AIM OF THE TASK: Return each line of the records below in which the string "سراسر" turns up.

=== SOURCE INFORMATION ===

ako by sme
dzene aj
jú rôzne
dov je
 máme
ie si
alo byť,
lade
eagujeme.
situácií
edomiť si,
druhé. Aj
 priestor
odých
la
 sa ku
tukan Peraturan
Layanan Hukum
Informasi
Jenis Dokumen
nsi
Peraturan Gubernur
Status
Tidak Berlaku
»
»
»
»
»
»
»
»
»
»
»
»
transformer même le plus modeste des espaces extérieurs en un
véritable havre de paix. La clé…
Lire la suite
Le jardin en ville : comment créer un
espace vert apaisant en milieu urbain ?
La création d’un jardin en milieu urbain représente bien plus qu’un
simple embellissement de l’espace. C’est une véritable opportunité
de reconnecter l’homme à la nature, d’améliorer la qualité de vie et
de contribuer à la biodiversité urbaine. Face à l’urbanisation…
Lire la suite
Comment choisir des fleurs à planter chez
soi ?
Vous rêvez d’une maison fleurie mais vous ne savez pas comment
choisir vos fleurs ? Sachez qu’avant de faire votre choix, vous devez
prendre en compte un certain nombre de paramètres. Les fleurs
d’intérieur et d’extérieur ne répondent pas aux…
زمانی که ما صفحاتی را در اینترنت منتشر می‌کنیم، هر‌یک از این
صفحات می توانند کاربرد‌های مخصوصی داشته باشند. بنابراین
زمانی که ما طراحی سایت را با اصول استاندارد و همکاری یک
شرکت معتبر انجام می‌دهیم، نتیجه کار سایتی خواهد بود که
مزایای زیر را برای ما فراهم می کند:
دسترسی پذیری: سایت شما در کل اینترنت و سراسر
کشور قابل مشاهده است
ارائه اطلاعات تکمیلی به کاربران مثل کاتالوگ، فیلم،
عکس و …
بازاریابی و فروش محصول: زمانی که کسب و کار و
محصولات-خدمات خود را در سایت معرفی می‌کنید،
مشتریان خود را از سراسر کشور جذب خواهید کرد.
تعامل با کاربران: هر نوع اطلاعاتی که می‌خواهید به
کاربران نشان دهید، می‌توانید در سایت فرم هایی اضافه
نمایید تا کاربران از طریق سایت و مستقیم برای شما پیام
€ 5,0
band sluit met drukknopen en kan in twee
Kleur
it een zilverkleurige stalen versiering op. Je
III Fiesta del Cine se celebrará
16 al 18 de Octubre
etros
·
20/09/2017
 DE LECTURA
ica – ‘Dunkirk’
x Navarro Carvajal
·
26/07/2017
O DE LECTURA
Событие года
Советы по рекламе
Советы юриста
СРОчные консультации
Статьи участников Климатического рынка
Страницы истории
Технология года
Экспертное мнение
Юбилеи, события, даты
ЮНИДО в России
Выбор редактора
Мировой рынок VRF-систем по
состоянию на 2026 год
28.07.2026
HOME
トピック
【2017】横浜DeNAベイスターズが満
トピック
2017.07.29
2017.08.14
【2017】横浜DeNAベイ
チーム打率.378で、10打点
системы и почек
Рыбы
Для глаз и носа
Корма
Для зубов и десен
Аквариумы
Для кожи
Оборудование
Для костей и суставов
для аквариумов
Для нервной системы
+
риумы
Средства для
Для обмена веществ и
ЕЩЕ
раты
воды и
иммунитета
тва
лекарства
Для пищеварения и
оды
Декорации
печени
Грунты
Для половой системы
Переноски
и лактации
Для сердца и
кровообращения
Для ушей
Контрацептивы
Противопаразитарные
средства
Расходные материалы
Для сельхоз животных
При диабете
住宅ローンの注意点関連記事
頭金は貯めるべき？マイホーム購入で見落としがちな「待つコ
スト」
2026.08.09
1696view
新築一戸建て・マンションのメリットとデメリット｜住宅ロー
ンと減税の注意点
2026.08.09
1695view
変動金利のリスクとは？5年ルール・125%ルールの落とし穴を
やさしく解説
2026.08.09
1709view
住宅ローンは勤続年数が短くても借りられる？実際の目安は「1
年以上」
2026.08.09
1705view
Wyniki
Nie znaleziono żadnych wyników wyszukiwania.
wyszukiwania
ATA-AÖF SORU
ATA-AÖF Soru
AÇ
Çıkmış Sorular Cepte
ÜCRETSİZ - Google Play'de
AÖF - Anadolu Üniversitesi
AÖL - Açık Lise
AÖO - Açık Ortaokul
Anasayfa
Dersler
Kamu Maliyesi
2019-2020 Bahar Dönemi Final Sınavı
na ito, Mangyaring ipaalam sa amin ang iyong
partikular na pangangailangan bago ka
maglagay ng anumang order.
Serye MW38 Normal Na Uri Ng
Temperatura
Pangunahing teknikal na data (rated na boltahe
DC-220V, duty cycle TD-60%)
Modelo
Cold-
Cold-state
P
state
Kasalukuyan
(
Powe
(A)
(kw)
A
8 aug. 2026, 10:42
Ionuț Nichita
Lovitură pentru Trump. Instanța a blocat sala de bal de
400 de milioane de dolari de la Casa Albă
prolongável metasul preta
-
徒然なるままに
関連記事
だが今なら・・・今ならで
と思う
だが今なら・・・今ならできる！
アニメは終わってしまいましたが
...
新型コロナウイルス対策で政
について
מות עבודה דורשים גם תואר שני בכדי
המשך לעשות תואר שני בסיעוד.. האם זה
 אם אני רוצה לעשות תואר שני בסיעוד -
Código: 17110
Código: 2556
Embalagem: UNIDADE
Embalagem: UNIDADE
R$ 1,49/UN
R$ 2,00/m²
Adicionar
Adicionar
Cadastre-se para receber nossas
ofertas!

===

RESPONSE AREA:
دسترسی پذیری: سایت شما در کل اینترنت و سراسر
مشتریان خود را از سراسر کشور جذب خواهید کرد.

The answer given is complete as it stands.